7. The participants clothing should be fitted for starting weight, not allowing for any stretching or give whilst said participant’s waistline and ass expands rapidly.

8. The participant must not be permitted to exercise. For instance, should the participants feet be grotesquely long and narrow, offer him/her ski boots that your dad wore in 1968 for that rustic cross-country skiing adventure you’ve planned for your fit self and outdoorsy attractive boyfriend. That way, the participant – with his/her flat feet – will collapse pathetically on every uphill trek after sliding backwards for 20 feet and cry secretly to him/herself while you bound energetically upwards, unaware of the ugly cry happening behind you.

9. The participant is encouraged to spend the holidays with a very generous and loving local family whose matriarch cooks continuously in order to provide a constant stream of butter and delicious starch to her family. This family must also include a youth of similar age to the participant but of vastly different fitness level. In fact, said youth should be a contender for Miss Norway Fitness. Yes, that’ll make our participant feel really good about his/her rotund self.

10. Christmas gifts for the participant should be somewhat lost in the mail and come only at the very last minute when he/she has lost all hope, believing in the twilight daytime that his/her family back home has completely forgotten about her… or him. (This facilitates faster and greater consumption of aforementioned butter and starch.)

11. To make participant feel at ease, please feel free to offer him/her your mom’s old fat pants, a pair of jeans that three or four toddlers could build a home in quite comfortably. Tell him/her “you look just fine,” even though your better judgment tells you that he/she looks like an octogenarian trucker hobo.

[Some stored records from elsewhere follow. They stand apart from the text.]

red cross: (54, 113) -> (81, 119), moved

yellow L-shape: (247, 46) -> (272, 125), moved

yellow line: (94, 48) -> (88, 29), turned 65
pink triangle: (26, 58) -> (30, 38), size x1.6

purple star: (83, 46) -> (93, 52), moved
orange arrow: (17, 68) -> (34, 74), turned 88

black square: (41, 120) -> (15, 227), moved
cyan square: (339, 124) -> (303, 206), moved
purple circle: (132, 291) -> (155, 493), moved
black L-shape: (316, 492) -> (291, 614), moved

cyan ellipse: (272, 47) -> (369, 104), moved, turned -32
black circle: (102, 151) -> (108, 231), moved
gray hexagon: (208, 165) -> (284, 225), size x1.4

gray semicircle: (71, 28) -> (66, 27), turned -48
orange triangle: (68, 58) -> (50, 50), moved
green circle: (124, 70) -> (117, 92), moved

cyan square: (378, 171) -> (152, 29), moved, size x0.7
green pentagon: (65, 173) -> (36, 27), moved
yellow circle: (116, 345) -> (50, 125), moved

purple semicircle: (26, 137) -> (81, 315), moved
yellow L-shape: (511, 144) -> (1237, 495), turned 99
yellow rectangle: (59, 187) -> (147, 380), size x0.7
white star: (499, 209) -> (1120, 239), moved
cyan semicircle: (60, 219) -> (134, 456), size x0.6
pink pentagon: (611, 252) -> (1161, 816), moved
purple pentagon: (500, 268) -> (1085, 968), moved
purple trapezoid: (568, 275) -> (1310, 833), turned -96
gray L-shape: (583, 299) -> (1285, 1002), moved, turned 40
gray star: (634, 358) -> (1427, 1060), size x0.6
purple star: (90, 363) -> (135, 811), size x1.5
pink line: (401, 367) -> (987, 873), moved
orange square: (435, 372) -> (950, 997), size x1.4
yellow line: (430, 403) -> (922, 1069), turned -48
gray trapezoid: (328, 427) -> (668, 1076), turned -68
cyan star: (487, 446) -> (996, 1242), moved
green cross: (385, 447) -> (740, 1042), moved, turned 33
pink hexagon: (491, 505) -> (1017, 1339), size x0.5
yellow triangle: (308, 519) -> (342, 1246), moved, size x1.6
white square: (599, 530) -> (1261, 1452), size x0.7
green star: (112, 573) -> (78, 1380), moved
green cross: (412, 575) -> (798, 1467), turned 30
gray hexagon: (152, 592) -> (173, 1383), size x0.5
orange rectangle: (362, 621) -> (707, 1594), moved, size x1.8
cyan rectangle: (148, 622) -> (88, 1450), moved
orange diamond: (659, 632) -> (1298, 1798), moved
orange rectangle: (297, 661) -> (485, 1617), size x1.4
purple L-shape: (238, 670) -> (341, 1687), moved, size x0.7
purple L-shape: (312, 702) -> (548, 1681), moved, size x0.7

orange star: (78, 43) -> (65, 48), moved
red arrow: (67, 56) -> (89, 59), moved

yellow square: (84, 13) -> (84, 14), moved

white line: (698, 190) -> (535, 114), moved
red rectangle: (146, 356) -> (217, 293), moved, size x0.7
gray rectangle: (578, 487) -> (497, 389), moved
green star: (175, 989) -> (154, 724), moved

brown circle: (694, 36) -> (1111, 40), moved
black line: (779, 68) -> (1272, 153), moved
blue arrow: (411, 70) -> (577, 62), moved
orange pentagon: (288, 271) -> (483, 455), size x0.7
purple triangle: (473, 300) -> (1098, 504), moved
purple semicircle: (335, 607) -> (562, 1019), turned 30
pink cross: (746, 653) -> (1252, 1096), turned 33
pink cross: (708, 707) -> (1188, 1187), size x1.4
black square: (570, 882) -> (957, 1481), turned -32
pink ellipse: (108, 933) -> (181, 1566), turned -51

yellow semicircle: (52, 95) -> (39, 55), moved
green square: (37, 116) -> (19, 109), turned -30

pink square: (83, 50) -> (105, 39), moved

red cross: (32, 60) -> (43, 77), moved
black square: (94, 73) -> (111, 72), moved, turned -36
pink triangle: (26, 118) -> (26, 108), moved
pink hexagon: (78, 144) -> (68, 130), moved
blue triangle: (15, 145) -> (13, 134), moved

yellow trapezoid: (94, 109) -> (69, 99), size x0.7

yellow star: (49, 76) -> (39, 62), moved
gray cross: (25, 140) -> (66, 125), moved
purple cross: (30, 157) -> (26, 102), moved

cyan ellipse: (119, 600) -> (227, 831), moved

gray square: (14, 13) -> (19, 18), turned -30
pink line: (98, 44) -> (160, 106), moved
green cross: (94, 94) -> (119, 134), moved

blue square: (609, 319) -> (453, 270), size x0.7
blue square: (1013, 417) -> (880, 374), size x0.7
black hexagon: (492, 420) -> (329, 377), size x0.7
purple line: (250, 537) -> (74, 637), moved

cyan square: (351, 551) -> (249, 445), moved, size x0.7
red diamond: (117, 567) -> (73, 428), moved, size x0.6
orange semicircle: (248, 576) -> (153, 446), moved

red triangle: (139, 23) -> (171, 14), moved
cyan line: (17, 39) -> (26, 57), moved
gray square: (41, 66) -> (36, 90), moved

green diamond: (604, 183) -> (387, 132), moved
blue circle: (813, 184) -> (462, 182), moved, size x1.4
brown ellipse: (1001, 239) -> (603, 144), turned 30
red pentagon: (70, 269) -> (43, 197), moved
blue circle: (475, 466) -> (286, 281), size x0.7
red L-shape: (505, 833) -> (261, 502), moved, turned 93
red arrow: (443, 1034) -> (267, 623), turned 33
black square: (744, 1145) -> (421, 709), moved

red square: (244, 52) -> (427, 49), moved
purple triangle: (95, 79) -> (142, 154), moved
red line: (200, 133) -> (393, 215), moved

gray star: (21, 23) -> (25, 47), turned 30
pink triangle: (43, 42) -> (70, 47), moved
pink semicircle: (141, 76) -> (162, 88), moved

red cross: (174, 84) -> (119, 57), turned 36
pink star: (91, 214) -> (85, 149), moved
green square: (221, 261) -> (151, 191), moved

12. The participant must not be permitted to return to the motherland until many months later when he/she has just started to enjoy and get the hang of the host country.

Yes folks, just follow these simple steps, and you too could be packing on the pounds with the best of them. As I mentioned, this was my own experience when I went abroad for nearly a year after graduating high school. While it was an incredibly wonderful and life-altering experience that I wouldn’t trade for all the marzipan in Scandinavia, it was a difficult experience at times that forced me to deal with my demons and to learn how to cope with loneliness. Though I can laugh about it now – and I suppose I did a little then too – I was quite honestly dealing with some mild depression brought on by homesickness and lack of frickin’ daylight. The good news is I was lucky enough to come out of it very soon after the holidays. The other good news is (there is no bad news in this scenario) in the long run, that weight just didn’t matter. Though I’m aware it’s not the same experience for many who deal with serious depression, I found a way to be happier (getting active and performing more often) and when I did, the bread seemed to be less fresh and warm, the ice cream less creamy and the chocolate less melty and delicious.

So go ahead, get happy this season. You may find that brandy butter less enticing this year while you’re laughing your ass of with you friends and family. Suck on that, Cosmopolitan and a Merry Christmas to all!